Which cancer treatment ranges and guidelines are applicable to larotrectinib (Vitaika)?
Larotrectinib is a highly selective TRK inhibitor, suitable for adults and children with solid tumors carrying NTRK1/2/3 gene fusions, regardless of the primary site ("tumor agnostic" indication). In real-world and clinical studies, common cancer types that benefit include: secretory salivary gland cancer, infantile fibrosarcoma, thyroid cancer (papillary/ undifferentiated some cases), non-small cell lung cancer, colorectal cancer (the driver gene status needs to be clarified), biliary tract cancer, pancreatic cancer, various soft tissue sarcomas, gliomas, etc. It should be emphasized that only fusion positivity is expected to benefit; pure NTRK amplification or point mutations are generally not sensitive.
In clinical practice/Pathological promptsNTRK Cancer types with a higher probability of fusion (such as infantile fibrosarcoma, secretory secretion Salivary gland cancer) can be directly tested for NTRK; in rare / advanced solid tumors with no clear driver genes, it is recommended Use NGS-based multi-gene detection (preferably containing RNA capture to increase the fusion detection rate), IHCcan be used for preliminary screening but requires NGS or FISH confirmation.

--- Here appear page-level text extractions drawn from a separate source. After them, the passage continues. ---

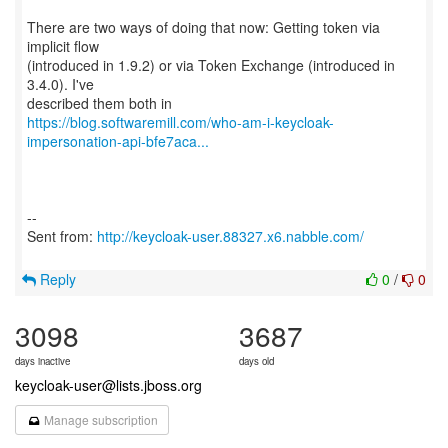
There are two ways of doing that now: Getting token via
implicit flow
(introduced in 1.9.2) or via Token Exchange (introduced in
3.4.0). I've
https://blog.softwaremill.com/who-am-i-keycloak-
impersonation-api-bfe7aca...
--
Sent from:
http://keycloak-user.88327.x6.nabble.com/
Reply
0
/
0
3098
3687
days inactive
days old
keycloak-user@lists.jboss.org
Manage subscription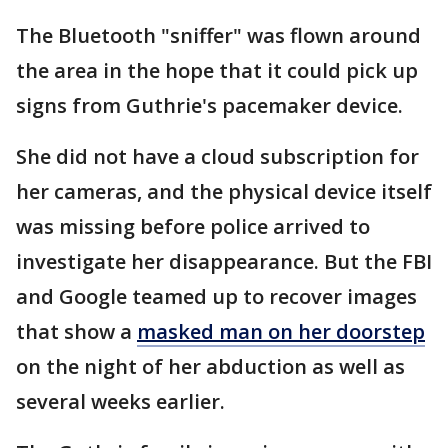
The Bluetooth "sniffer" was flown around
the area in the hope that it could pick up
signs from Guthrie's pacemaker device.
She did not have a cloud subscription for
her cameras, and the physical device itself
was missing before police arrived to
investigate her disappearance. But the FBI
and Google teamed up to recover images
that show a
masked man on her doorstep
on the night of her abduction as well as
several weeks earlier.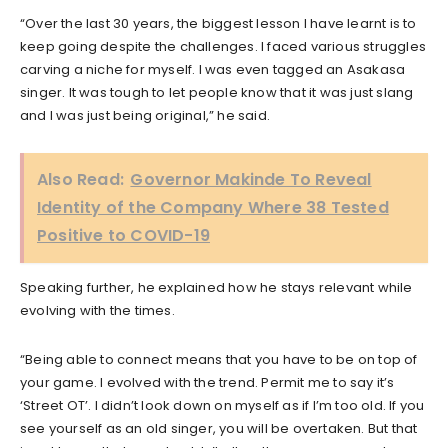
“Over the last 30 years, the biggest lesson I have learnt is to
keep going despite the challenges. I faced various struggles
carving a niche for myself. I was even tagged an Asakasa
singer. It was tough to let people know that it was just slang
and I was just being original,” he said.
Also Read:
Governor Makinde To Reveal
Identity of the Company Where 38 Tested
Positive to COVID-19
Speaking further, he explained how he stays relevant while
evolving with the times.
“Being able to connect means that you have to be on top of
your game. I evolved with the trend. Permit me to say it’s
‘Street OT’. I didn’t look down on myself as if I’m too old. If you
see yourself as an old singer, you will be overtaken. But that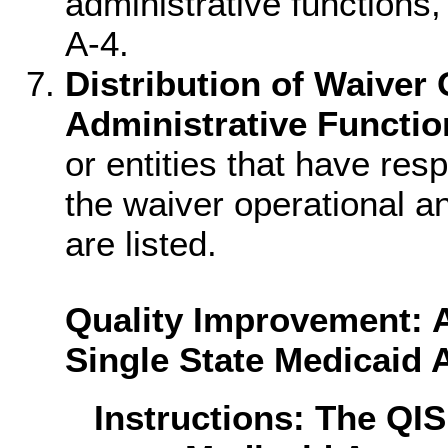
administrative functions,
A-4.
Distribution of Waiver
Administrative Functio
or entities that have res
the waiver operational an
are listed.
Quality Improvement: A
Single State Medicaid
Instructions: The QI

After NTRK fusion is diagnosed, larotrectinib can be used in any treatment line according to the instructions. It is especially suitable for scenarios where rapid tumor reduction, organ preservation and function preservation are required (such as head and neck, limb salvage, pediatric tumors).

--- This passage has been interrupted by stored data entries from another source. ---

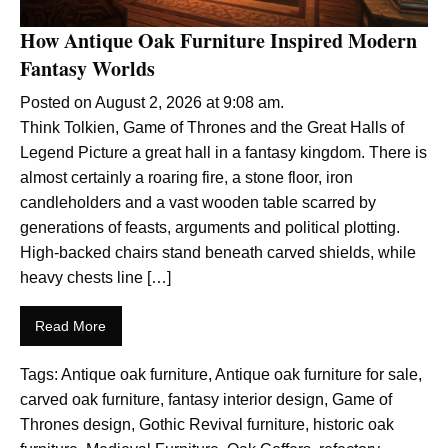
How Antique Oak Furniture Inspired Modern
Fantasy Worlds
Posted on August 2, 2026 at 9:08 am.
Think Tolkien, Game of Thrones and the Great Halls of
Legend Picture a great hall in a fantasy kingdom. There is
almost certainly a roaring fire, a stone floor, iron
candleholders and a vast wooden table scarred by
generations of feasts, arguments and political plotting.
High-backed chairs stand beneath carved shields, while
heavy chests line […]
Read More
Tags:
Antique oak furniture
,
Antique oak furniture for sale
,
carved oak furniture
,
fantasy interior design
,
Game of
Thrones design
,
Gothic Revival furniture
,
historic oak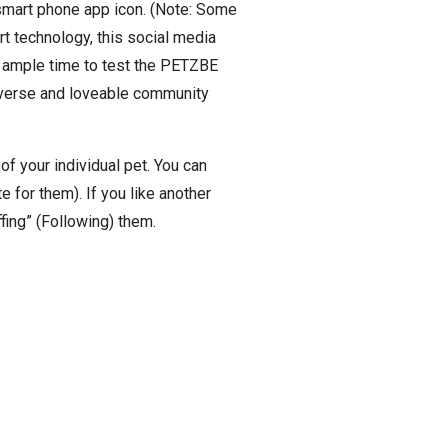
smart phone app icon. (Note: Some
t technology, this social media
nd ample time to test the PETZBE
diverse and loveable community
 your individual pet. You can
e for them). If you like another
ffing” (Following) them.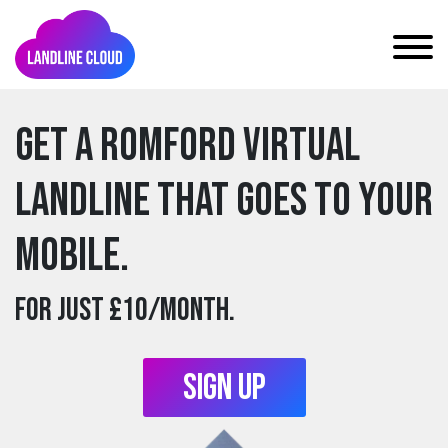
Get a romford Virtual
Landline that goes to your
mobile.
For just £10/month.
Sign Up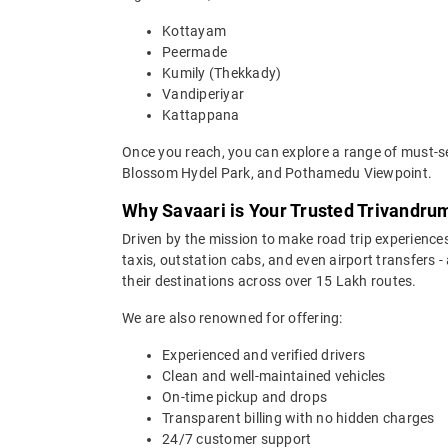
Kottayam
Peermade
Kumily (Thekkady)
Vandiperiyar
Kattappana
Once you reach, you can explore a range of must-s
Blossom Hydel Park, and Pothamedu Viewpoint.
Why Savaari is Your Trusted Trivandru
Driven by the mission to make road trip experiences
taxis, outstation cabs, and even airport transfers -
their destinations across over 15 Lakh routes.
We are also renowned for offering:
Experienced and verified drivers
Clean and well-maintained vehicles
On-time pickup and drops
Transparent billing with no hidden charges
24/7 customer support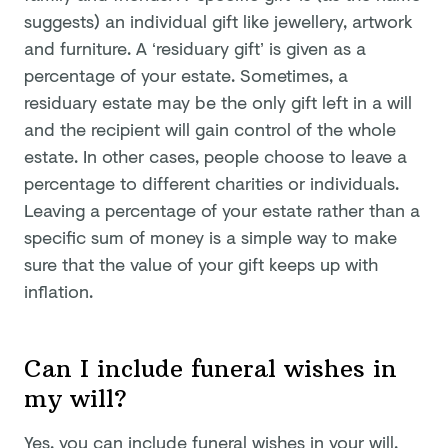
suggests) an individual gift like jewellery, artwork
and furniture. A ‘residuary gift’ is given as a
percentage of your estate. Sometimes, a
residuary estate may be the only gift left in a will
and the recipient will gain control of the whole
estate. In other cases, people choose to leave a
percentage to different charities or individuals.
Leaving a percentage of your estate rather than a
specific sum of money is a simple way to make
sure that the value of your gift keeps up with
inflation.
Can I include funeral wishes in
my will?
Yes, you can include funeral wishes in your will,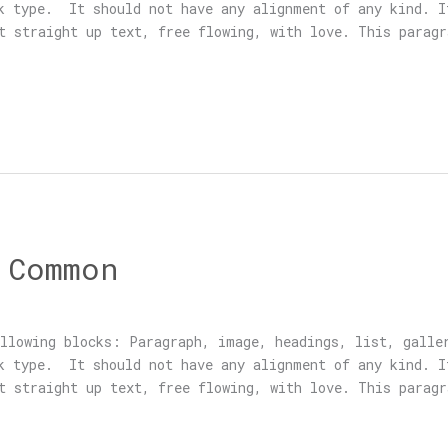
ck type. It should not have any alignment of any kind. I
t straight up text, free flowing, with love. This paragr
 Common
llowing blocks: Paragraph, image, headings, list, galle
ck type. It should not have any alignment of any kind. I
t straight up text, free flowing, with love. This paragr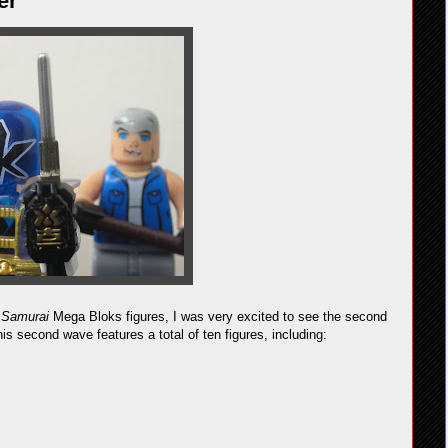
er
 Samurai
Mega Bloks figures, I was very excited to see the second
is second wave features a total of ten figures, including:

Larotinib has shown high objective response rate and durable response in a combined analysis of multiple cancer types, and it also has certain activity in central nervous system lesions. Common acquired resistance mechanisms include "solvent front position" mutations in TRK's kinase domain (such as G595R, G623R, etc.); when resistance occurs , clinical trials of second-generation TRK inhibitors (such as selitrectinib, etc., subject to availability) or local treatment/chemotherapy may be considered. For merging other strong driver genes (EGFR, ALK, ROS1, BRAF V600E, etc.), the main driving factors need to be comprehensively judged before deciding on the order of medication.

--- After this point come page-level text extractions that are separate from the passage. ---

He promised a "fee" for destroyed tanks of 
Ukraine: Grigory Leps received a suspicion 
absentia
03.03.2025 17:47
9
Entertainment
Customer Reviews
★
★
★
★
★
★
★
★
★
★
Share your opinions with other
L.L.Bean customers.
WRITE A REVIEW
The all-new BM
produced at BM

Oral regimens are available for both adults and children, administered by body surface area or fixed dose (follow local labeling/physician's advice). Adverse reactions are generally controllable, and common ones are fatigue, elevated transaminases, dizziness, nausea, constipation/diarrhea, weight gain, etc.; in the rare cases of neurological-related events, they can be improved by briefly discontinuing the drug, reducing the dosage, or providing symptomatic treatment. Pay attention to interactions and adjust dosage when combining strong CYP3A inhibitors/inducers. During treatment, it is recommended to regularly evaluate liver function, neurological symptoms, and imaging responses. Pediatric patients should also pay attention to development and growth indicators. The above content is for popular science purposes. For specific plans, please follow the individualized evaluation by professional doctors.